I must admit, she has a point. These days, what school administrator
would put boys just shy of bomb-building age in charge of a bunch of
first-graders? Away from the schoolhouse, with no adult supervision? For
that matter, what first-graders walk home anymore? Perverts could snatch
'em up. (I promise you, if a pervert had jumped out of the bushes and tried
to snatch a kid out of our patrol line, co-patrol-boy Danny Dennis and I
would've kicked that pervert's ass.)
All this put me to thinking: What's changed about 11-year-old boys and
first graders and society in general that makes the patrol boy idea seem
not just outdated, but downright scary?
Well, I don't know what's changed, but I do know this: When I was 11,
you could count on a class of 30 (that's right, 30) sixth-graders to have
at least four miniature honest-to-god men. Stand-up guys who could be
trusted to protect their little schoolmates, rather than picking on 'em or
plotting their death. We even had miniature citizens who'd run out and
fetch the flag down off the pole the instant it started to rain--without
being told to do it.
By the time we were 16, some of the boys were volunteer firemen. We'd be
sitting in algebra class, the alarm at the firehouse would start whooping,
and a couple of boys would just jump up and run out the door on their way
to fight fire.
All I can figure out is, we must have expected more out of boys in years
past. It could be a Southern thing. Just after the Civil War, the genuine
men were mostly dead or mangled. The boys were the men. It could be
an agrarian thing. When a boy was old enough to load a wagon, he had to
load a wagon.
These days, though, what do we expect of the boys? I could be wrong, but
I think we expect just about the same thing from them that we expect from
the girls. And I suspect the kids will set their goals pretty close to the
adults' expectations.
I know it won't happen, but let's just pretend a teacher had to pick a
patrol squad today. Of course, she wouldn't choose just boys. And would she
dare limit her choices to the alert, upstanding, responsible types? Nope.

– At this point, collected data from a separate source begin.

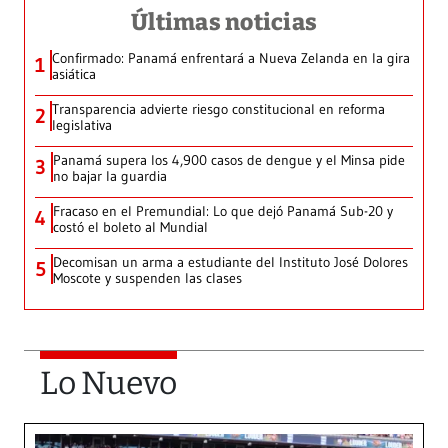
Últimas noticias
Confirmado: Panamá enfrentará a Nueva Zelanda en la gira
1
asiática
Transparencia advierte riesgo constitucional en reforma
2
legislativa
Panamá supera los 4,900 casos de dengue y el Minsa pide
3
no bajar la guardia
Fracaso en el Premundial: Lo que dejó Panamá Sub-20 y
4
costó el boleto al Mundial
Decomisan un arma a estudiante del Instituto José Dolores
5
Moscote y suspenden las clases
Lo Nuevo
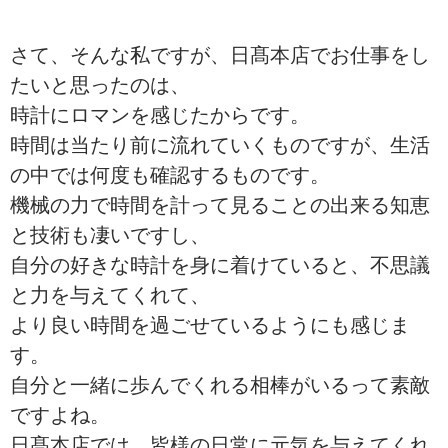
さて、そんな私ですが、日髙本店でお仕事をし
たいと思ったのは、
時計にロマンを感じたからです。
時間は当たり前に流れていくものですが、生活
の中では何度も確認するものです。
機械の力で時間を計って見ることの出来る知恵
と技術も凄いですし、
自分の好きな時計を身に着けていると、不思議
と力を与えてくれて、
より良い時間を過ごせているようにも感じま
す。
自分と一緒に歩んでくれる相棒がいるって素敵
ですよね。
日髙本店では、皆様の日常に元気を与えてくれ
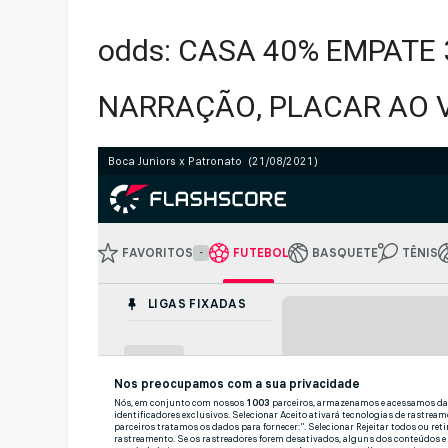
odds: CASA 40% EMPATE 
NARRAÇÃO, PLACAR AO VI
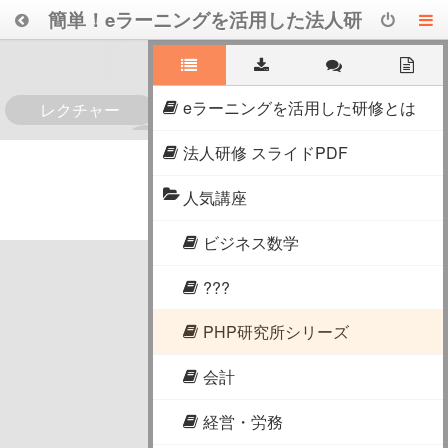
簡単！eラーニングを活用した法人研
修
eラーニングを活用した研修とは
レクチャー
0
法人研修 スライドPDF
人気講座
ビジネス数学
???
PHP研究所シリーズ
会計
経営・労務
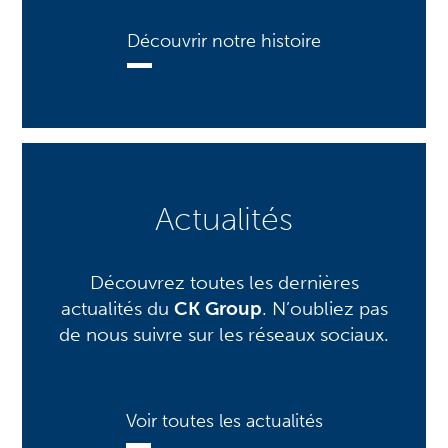
Découvrir notre histoire
Actualités
Découvrez toutes les dernières
actualités du
CK Group
. N’oubliez pas
de nous suivre sur les réseaux sociaux.
Voir toutes les actualités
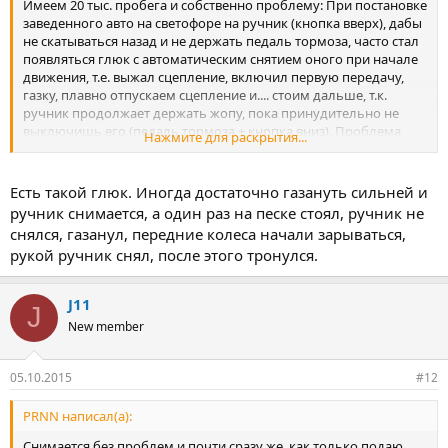
Имеем 20 тыс. пробега и собственно проблему: При постановке
заведенного авто на светофоре на ручник (кнопка вверх), дабы
не скатываться назад и не держать педаль тормоза, часто стал
появляться глюк с автоматическим снятием оного при начале
движения, т.е. выжал сцепление, включил первую передачу,
газку, плавно отпускаем сцепление и.... стоим дальше, т.к.
ручник продолжает держать жопу, пока принудительно не
выключишь его (педаль тормоза + кнопка вниз). Проблема
Нажмите для раскрытия...
проявляется хаотично, но с каждым днём прогрессирует.
Сегодня заезжал к дилеру, так эта зараза (ручник, не дилер)
работала, как ни в чем не бывало. Сказали приезжайте уже на
Есть такой глюк. Иногда достаточно газануть сильней и
ТО, тогда и посмотрим.
ручник снимается, а один раз на песке стоял, ручник не
Вопрос: одинок ли я в данной проблеме?
снялся, газанул, передние колеса начали зарываться,
рукой ручник снял, после этого тронулся.
J11
J
New member
05.10.2015
#12
PRNN написал(а):
Снимается без проблем и почти сразу же, как только подаю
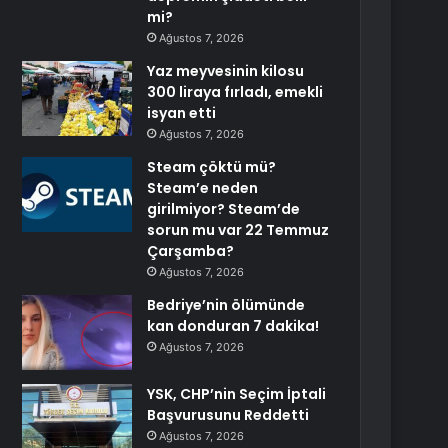
mi?
Ağustos 7, 2026
Yaz meyvesinin kilosu
300 liraya fırladı, emekli
isyan etti
Ağustos 7, 2026
Steam çöktü mü?
Steam’e neden
girilmiyor? Steam’de
sorun mu var 22 Temmuz
Çarşamba?
Ağustos 7, 2026
Bedriye’nin ölümünde
kan donduran 7 dakika!
Ağustos 7, 2026
YSK, CHP’nin Seçim İptali
Başvurusunu Reddetti
Ağustos 7, 2026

Most likely, the patrol children would be chosen by lottery, lawsuit, or
both. If we'd done that back in Burnettown, Leon Lewis, the class criminal,
could've ended up a patrol boy. Inside of a week, he would've had the
first-graders stealing cigarettes for him, and he would've been beating 'em
up and taking their lunch money.
So Jess is probably right to laugh at the thought of 11-year-old boys as
protectors. I say that's a dang shame. Ten years from now, we'll need those
little guys to guard the perimeter between the good and the not-so-good. In
fact, I suspect we'll need all the protector-types we can get, girls
included. If we want that, we'd better start expecting it of the kids, and
we'd better encourage 'em to get a little protector practice in, starting
now. We old patrol types aren't going to be around forever.